Aveva 17 anni. Era una donna forte e indipendente. La prima frase, Jessica l'avrebbe accettata, perché era vero che Kathrine aveva 17 anni: la seconda, invece, l'avrebbe modificata, perché Kathrine sperava di essere una donna forte e indipendente, voleva essere una donna forte e indipendente, ma tutto ciò non implicava che in effetti lei lo fosse realmente. La seconda frase era una frase da condizionale, qualcosa del tipo “avrebbe voluto essere una donna forte”. Era una frase da Kathrine. Ma Jessica non c'era e il condizionale vinse la prima battaglia dopo tanto tempo.

Combatti, Kathrine. Combatti per i tuoi sogni.

E lo avrebbe fatto. E se fosse dovuta soccombere, be', non avrebbe avuto il rimorso di non averci provato. Sì, avrebbe combattuto con la forza di una leonessa che lotta fino allo stremo per difendere i proprio cuccioli. Perché lei era Kathrine Marie Bennet, e nessuno aveva il diritto di imporle qualcosa che le avrebbe rovinato il resto della vita; sebbene non disponesse di alcuna ricchezza aveva il suo nome, i suoi antenati che le ricordavano chi fosse e le davano la forza necessaria per tirare avanti.

E si sentì vincitrice.

I grandi occhi castani riflessi nello specchio le sorrisero con aria di sfida.

E guerra sia.

 

 

 

La seconda cena a casa Wood fu tremendamente e insopportabilmente silenziosa. Kathrine non seppe se attribuire ciò alla litigata fra gli uomini di famiglia o semplicemente alla presenza del padre di Eric.
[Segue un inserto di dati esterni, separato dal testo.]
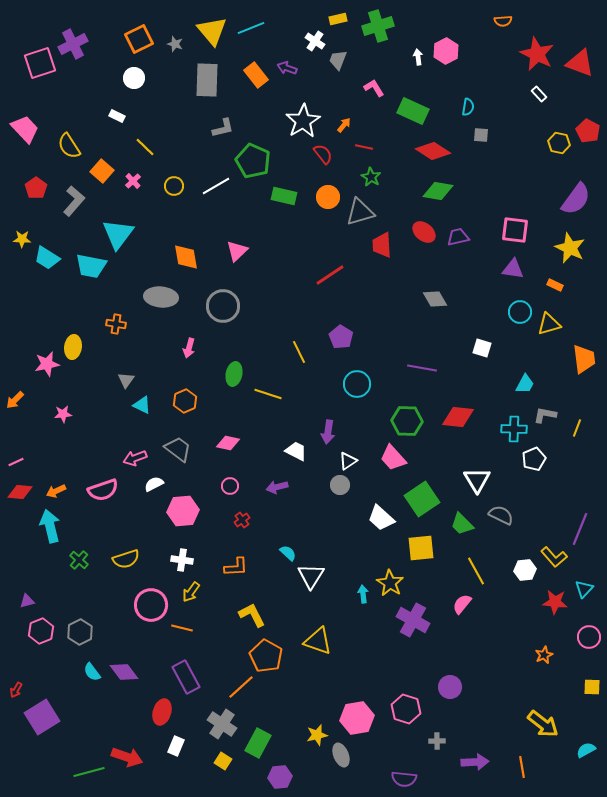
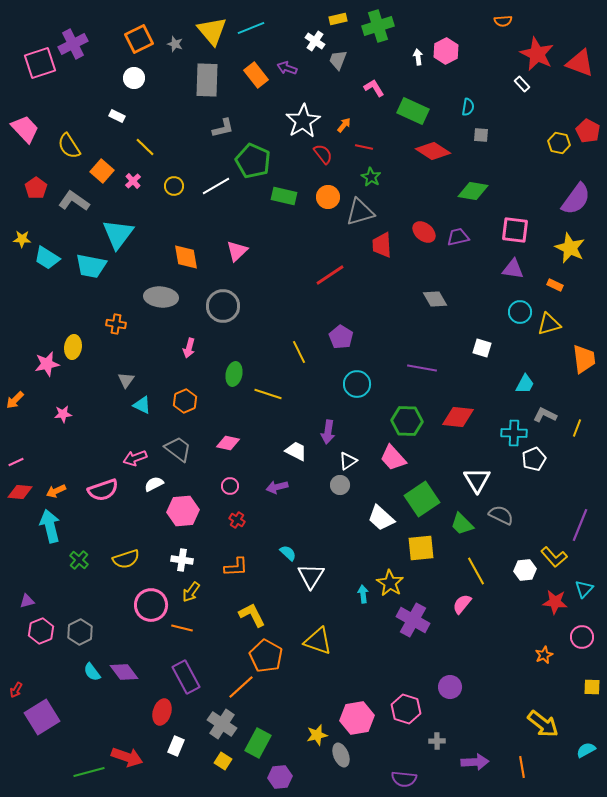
white rectangle at (539, 94): moved 17 px left, 10 px up
green diamond at (438, 191): moved 35 px right
gray L-shape at (74, 201): rotated 96 degrees counterclockwise
gray L-shape at (545, 415): rotated 15 degrees clockwise
cyan cross at (514, 429): moved 4 px down
red cross at (242, 520): moved 5 px left; rotated 21 degrees counterclockwise
purple line at (580, 529): moved 4 px up
pink circle at (589, 637): moved 7 px left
Il signor Wood era molto simile al figlio. Gli occhi grigi erano la fotocopia di quelli di Eric e si poteva dire lo stesso anche dei lineamenti del volto; solamente il colore scuro dei capelli, ormai brizzolati, e il naso aquilino lo differenziavano dal figlio.
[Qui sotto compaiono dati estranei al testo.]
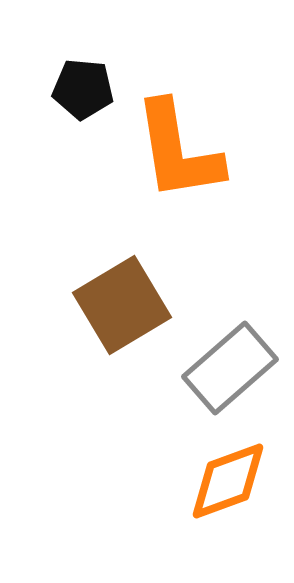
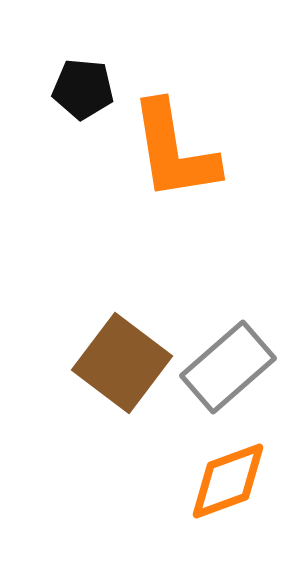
orange L-shape: moved 4 px left
brown square: moved 58 px down; rotated 22 degrees counterclockwise
gray rectangle: moved 2 px left, 1 px up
Di conseguenza, il naso e il colore dei capelli di Eric erano tratti che quest'ultimo aveva ereditato dalla madre.

Kathrine aveva sempre ritenuto che Diane Wood avesse un bel viso, con due occhi verdi luminosi e un sorriso amichevole. Peccato che fosse bassina e piuttosto in carne, che avesse le orecchie a sventola e che si vestisse in modo assai poco sobrio per una signora della sua età, con fronzoli, pizzi e colori sgargianti dei quali bisognava fare assolutamente a meno.

<< Kathrine >> Una voce dall'altra parte del tavolo la richiamò. La ragazza, in un primo momento, si stupì per due motivi: il primo stava nel fatto che quella voce appartenesse ad Eric, ovvero l'ultima persona che le avrebbe rivolto la parola se non fosse stato strettamente necessario. Il secondo, invece, che l'avesse chiamata per nome.
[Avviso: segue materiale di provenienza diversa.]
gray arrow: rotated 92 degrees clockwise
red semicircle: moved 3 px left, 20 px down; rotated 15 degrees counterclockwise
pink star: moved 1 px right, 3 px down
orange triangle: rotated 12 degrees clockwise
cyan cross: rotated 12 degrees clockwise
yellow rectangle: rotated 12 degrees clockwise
Dopo un primo attimo di indecisione, Kathrine alzò il capo per guardare il giovane negli occhi:

<< Sì, Eric? >> La voce le tremò appena.

<< Mi domandavo se domani ti facesse piacere andare a fare una passeggiata nel parco di Yonville. Dicono che sia un bel posto per camminare >>

La ragazza si sentì subito a disagio. Lei ed Eric da soli per una giornata intera in un luogo poco frequentato? Molto probabilmente uno dei due non ne sarebbe uscito vivo. Forse sarebbe stato lui, alla fine, ad avere la meglio, esclusivamente per il fatto che Kathrine non era mai stata particolarmente portata per l'attività fisica: c'era la propria incolumità- se non fisica perlomeno psichica e morale- in gioco quindi si disse che avrebbe dovuto scegliere con molta attenzione e lucidità. Avrebbe potuto benissimo declinare l'invito dando la colpa ad un finto mal di testa o informandolo del fatto che aveva già un impegno. Insomma, le solite vecchie scuse che adoperava quando non aveva voglia di fare qualcosa.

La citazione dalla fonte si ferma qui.